Archive for the ‘Presentations’ Category

JavaZone 2009 Open Source Debugging Talk

Wednesday, January 27th, 2010

Open Source Debugging in Norway

My Open Source Debugging talk that I gave at JavaZone, Oslo, Norway last September is online and can be watched in Flash format or downloaded as an M4V file. If you were not able to catch this talk at either this venue, or any of the many NoFluffJustStuff.com stops that I gave this talk at last year, give it a try and let me know what you think of it.

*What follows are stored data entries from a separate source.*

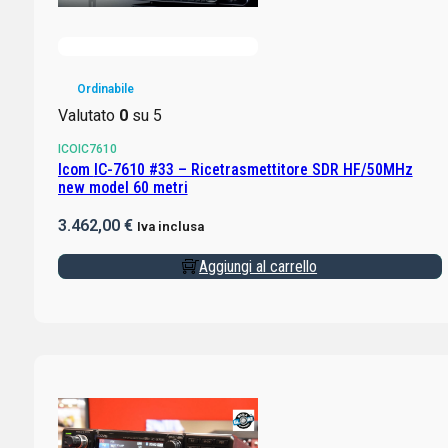
Ordinabile
Valutato
0
su 5
ICOIC7610
Icom IC-7610 #33 – Ricetrasmettitore SDR HF/50MHz
new model 60 metri
3.462,00
€
Iva inclusa
Aggiungi al carrello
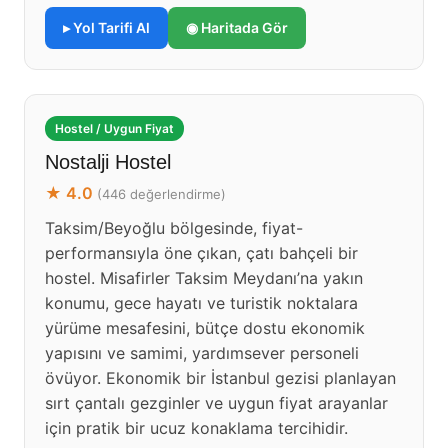
▸ Yol Tarifi Al
◉ Haritada Gör
Hostel / Uygun Fiyat
Nostalji Hostel
★ 4.0
(446 değerlendirme)
Taksim/Beyoğlu bölgesinde, fiyat-
performansıyla öne çıkan, çatı bahçeli bir
hostel. Misafirler Taksim Meydanı’na yakın
konumu, gece hayatı ve turistik noktalara
yürüme mesafesini, bütçe dostu ekonomik
yapısını ve samimi, yardımsever personeli
övüyor. Ekonomik bir İstanbul gezisi planlayan
sırt çantalı gezginler ve uygun fiyat arayanlar
için pratik bir ucuz konaklama tercihidir.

Denver JUG Hadoop and Encryption Presentations

Friday, January 15th, 2010

Denver JUG January Meeting

I had the pleasure of hanging out with about 60 of my local friends at the Denver Java Users Group (DJUG to the locals) on Wednesday night and talking about Encryption on the JVM as well as Hadoop. I had the good fortune of having Andy Sautins of Returnpath.net, who’s an active user of Hadoop, field a few of the questions. I really appreciate the time a few of the folks spent giving me feedback on Speakerrate.com. For your future reference, below are the slides and sample source. Feedback and suggestions are always welcome at matthewm@ambientideas.com

Encryption Bootcamp on the JVM

Abstract

Does your application transmit customer information? Are there fields of sensitive customer data stored in your DB? Can your application be used on insecure networks? If so, you need a working knowledge of encryption and how to leverage Open Source APIs and libraries to make securing your data as easy as possible. Encryption is quickly becoming a developer’s new frontier of responsibility in many data-centric applications.

In today’s data-sensitive and news-sensationalizing world, don’t become the next headline by an inadvertent release of private customer or company data. Secure your persisted, transmitted and in-memory data and learn the terminology you’ll need to navigate the ecosystem of symmetric and public/private key encryption.

Intro to Hadoop

Abstract

Moore’s law has finally hit the wall and CPU speeds have actually decreased in the last few years. The industry is reacting with hardware with an ever-growing number of cores and software that can leverage “grids” of distributed, often commodity, computing resources. But how is a traditional Java developer supposed to easily take advantage of this revolution? The answer is the Apache Hadoop family of projects. Hadoop is a suite of Open Source APIs at the forefront of this grid computing revolution and is considered the absolute gold standard for the divide-and-conquer model of distributed problem crunching. The well-travelled Apache Hadoop framework is currently being leveraged in production by prominent names such as Yahoo, IBM, Amazon, Adobe, AOL, Facebook and Hulu just to name a few.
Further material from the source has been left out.